Collected data:
• • • • • • •
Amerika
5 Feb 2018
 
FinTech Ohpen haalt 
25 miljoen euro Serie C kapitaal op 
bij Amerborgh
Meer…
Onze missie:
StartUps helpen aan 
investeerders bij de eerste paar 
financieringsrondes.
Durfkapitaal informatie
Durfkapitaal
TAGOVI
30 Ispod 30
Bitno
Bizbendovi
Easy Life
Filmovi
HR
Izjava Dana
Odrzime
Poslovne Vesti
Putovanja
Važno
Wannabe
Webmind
• • • • • • •
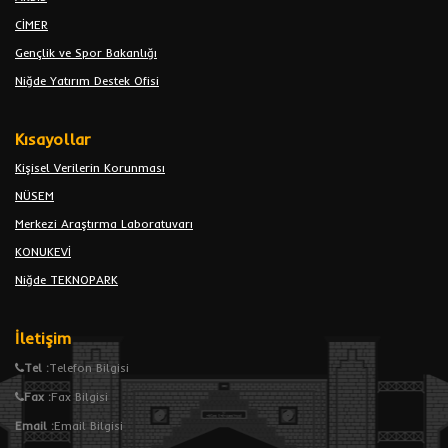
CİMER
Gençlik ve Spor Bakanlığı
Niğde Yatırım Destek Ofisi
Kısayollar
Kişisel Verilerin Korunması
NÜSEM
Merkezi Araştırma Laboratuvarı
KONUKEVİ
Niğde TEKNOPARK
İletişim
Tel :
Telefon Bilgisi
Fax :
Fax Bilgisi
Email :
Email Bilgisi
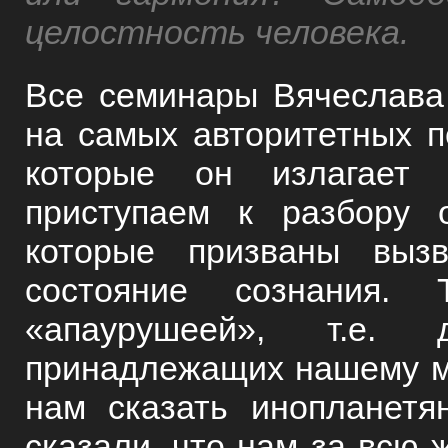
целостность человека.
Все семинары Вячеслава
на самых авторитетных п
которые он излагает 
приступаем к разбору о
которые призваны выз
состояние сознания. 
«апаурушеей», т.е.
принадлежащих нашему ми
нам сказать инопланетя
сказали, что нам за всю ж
• • • • • • •
Problem description – Within the entries, find all lines that contain "которые" and copy each one.

Written answer –
которые он излагает 
которые призваны выз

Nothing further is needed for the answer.